Pathological analysis and immunostaining
PCa tissue samples were extracted using ultrasound-guided targeted or systematic biopsy. The grading of tumors on needle biopsy samples was undertaken in accordance with the ISUP grades. Each sample were assigned one of the following ISUP grades: grade 1 (GS ≤3 + 3), grade 2 (GS 3 + 4), grade 3 (GS 4 + 3), grade 4 (GS 4 + 4, 3 + 5, and 5 + 3), and grade 5 (GS 9–10).

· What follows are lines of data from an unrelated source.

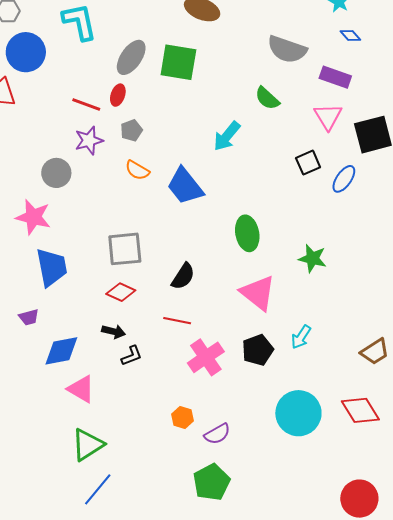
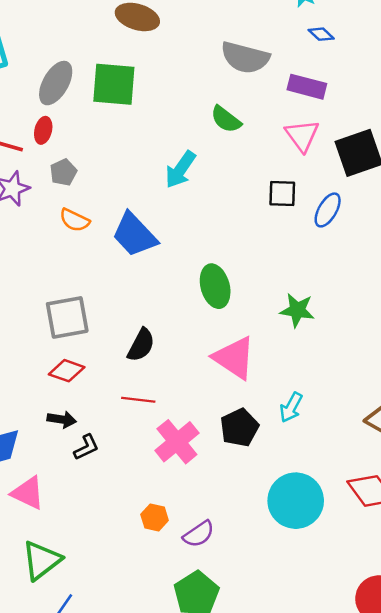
black square: (308, 163) -> (282, 194), turned 30

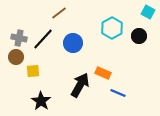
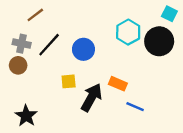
brown line: (59, 13) -> (35, 15), moved
black circle: (139, 36) -> (159, 41), size x1.6
yellow square: (33, 71) -> (69, 81), moved
black star: (41, 101) -> (26, 116), moved

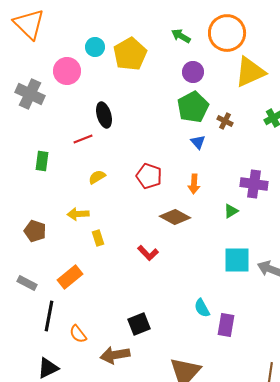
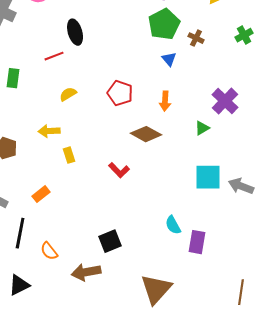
purple cross: (254, 184) -> (225, 101), turned 36
orange rectangle: (70, 277) -> (41, 194), size x0.7

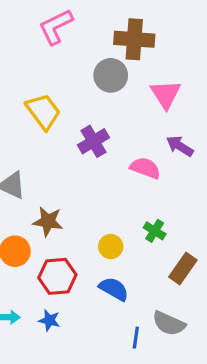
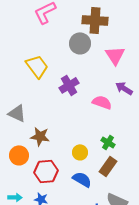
brown rectangle: (183, 269) -> (108, 166), moved

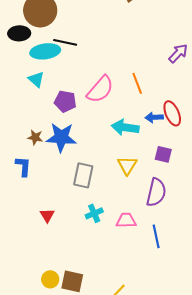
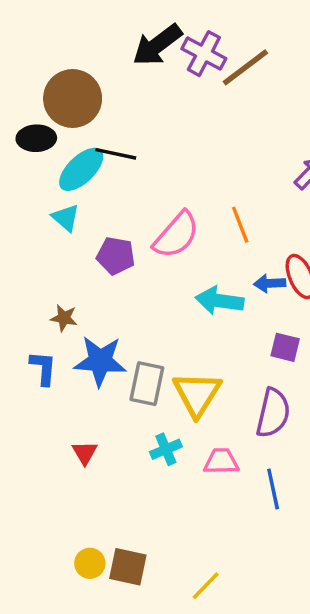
cyan ellipse: (45, 51) -> (81, 169), turned -36
blue star: (61, 137) -> (100, 361), moved
yellow triangle: (127, 165) -> (197, 394), moved, size x1.4

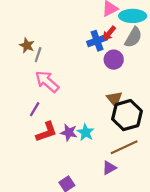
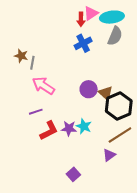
red arrow: (109, 33) -> (81, 19), moved, turned -32
purple circle: (114, 60) -> (89, 89), moved
purple line: (35, 109) -> (36, 112), turned 48

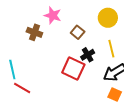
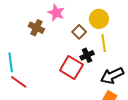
yellow circle: (108, 18) -> (99, 19), moved
yellow line: (111, 49) -> (104, 43), moved

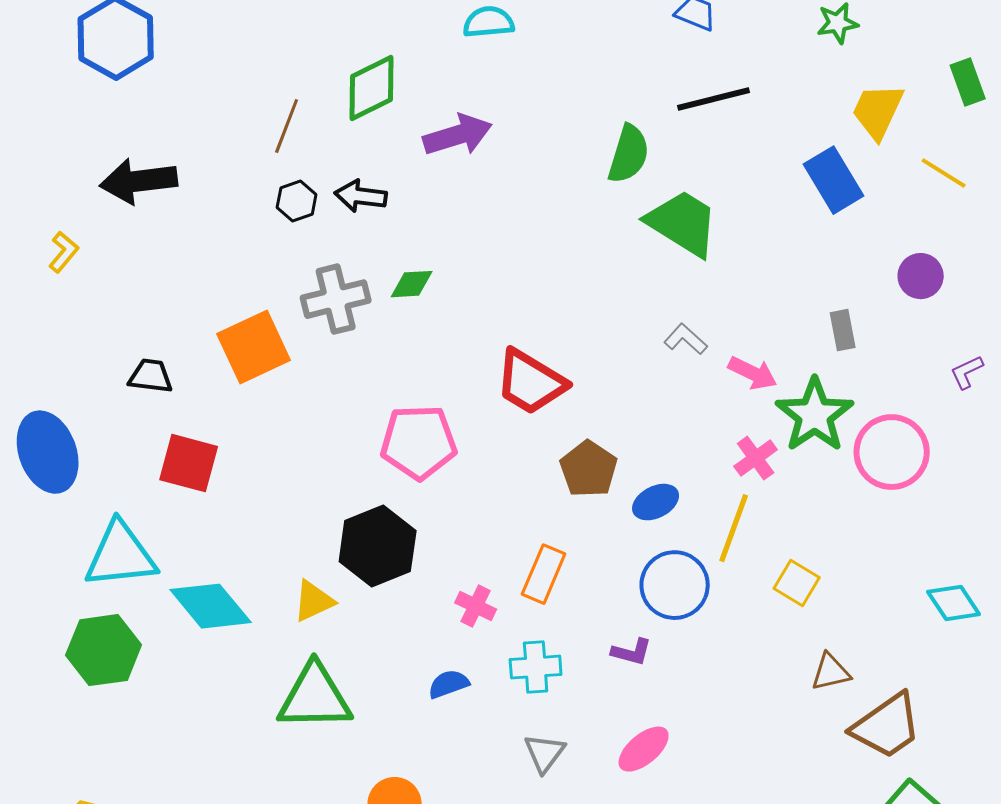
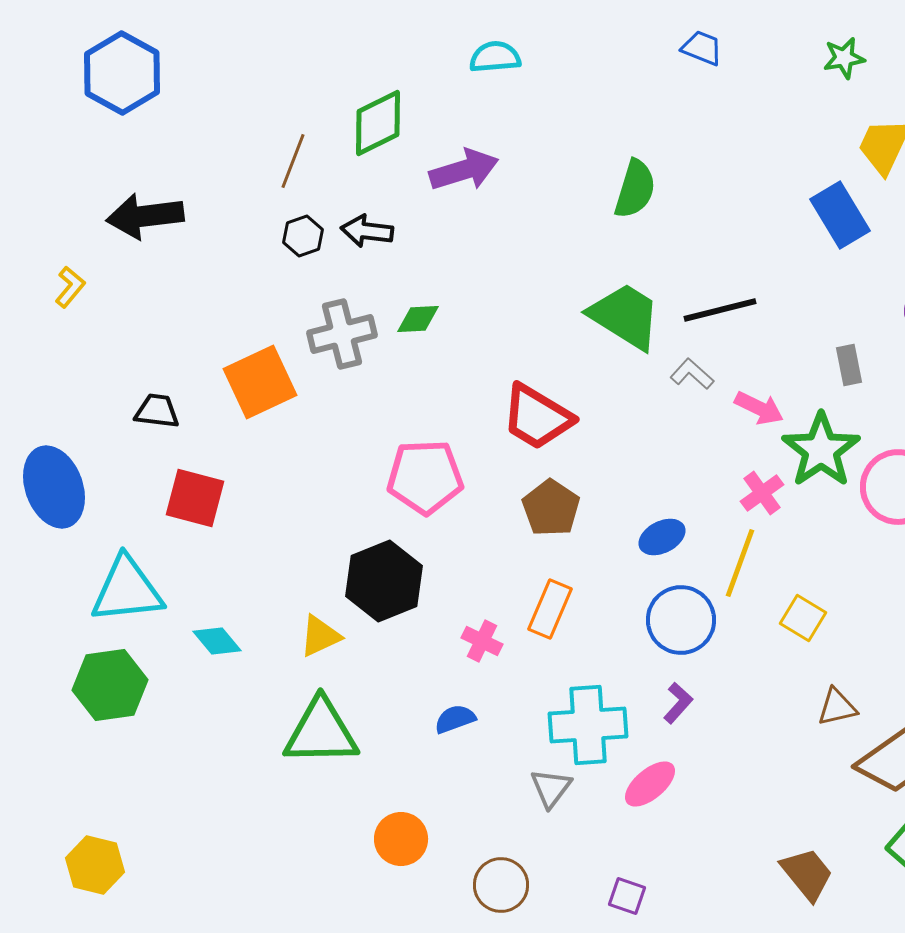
black line: (714, 99) -> (720, 310), moved
green trapezoid: (683, 223) -> (625, 316), moved
brown pentagon: (589, 469) -> (551, 508), moved
cyan diamond: (211, 606) -> (217, 641), size x0.6
purple L-shape: (632, 652) -> (678, 703), moved, turned -63
cyan cross: (536, 667) -> (588, 725), moved, size x1.5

The biopsy specimens of prostate tissues were immersed in formalin for 5–6 hours in preparation for optimal immunostaining, and then these sample tissues were embedded in paraffin. A pathologist, with more than 10 years of experience in this field, reviewed all the histological slides from ultrasound-guided targeted or systematic biopsies and selected a few slides for quantitative evaluation. The selected samples were stained for CD31 using the “hot spot” method introduced by Weidner et al. (11) for the assessment of MVD. After staining, the most vascularized areas were identified using a fluorescence microscope with a 10× objective, and three fields were selected for counting of the vessels under 20× magnification. The average count was designated as the MVD. None of the luminal structures, single vascular endothelial cell buds, strand-shaped endothelial cells, or clustered endothelial cells was considered as an immature vessel. The vessels that showed an obvious luminal structure were considered relatively mature vessels. The calculations used for mature and immature vessel indices were:
Mature vessel index = Number of relatively mature vessels/MVD
and
Immature vessel index = Number of immature vessels/MVD
Paraffin-embedded PCa tissue sections with a thickness of 4 mm were obtained. The sections were mounted on glass slides coated with silane. These sections then underwent deparaffinization using xylene and rehydration with graded alcohol solutions. The treated sections were pressed with citric acid. Next, they were rinsed with phosphate-buffered saline (PBS) and treated with 50 mL of 3% H2O2 solution for 10 min at room temperature for inactivation of endogenous peroxidase. Non-immune goat serum (50 mL) was added to each section for incubation at room temperature for 10 min. The sections were further incubated with CD31 antibody (MAB-0720) at room temperature for 60 min. After incubation with primary antibody, the sections were washed with PBS three times. Then, the sections were again incubated with 50 mL of immunochromogenic reagent D-3004-15 (secondary antibody, horseradish peroxidase [HRP] labeled) at room temperature for 30 min. After adding 100 mL of freshly prepared DAB chromogenic solution to the sections and washing them thrice, the sections were stained with DAB chromogenic solution (100 mL), incubated for 3–5 minutes, and photographed using an optical microscope (Olympus Corporation, Tokyo, Japan). The sections were rinsed with tap water, counterstained with hematoxylin, rinsed with PBS to return to blue, dehydrated with gradient alcohol, rendered transparent with xylene, and finally sealed with neutral gum. The cytoplasm of vascular endothelial cells of all study sections showed a strong positive reaction.
Statistical analysis
All analyses were conducted using SPSS 25.0 (SPSS Inc., Chicago, IL, USA). The comparisons between sample means of the two groups were performed using independent sample t-test or non-parametric Mann–Whitney test. Correlations were analyzed using Pearson or Spearman correlation analysis. A statistically significant difference was indicated by P <0.05.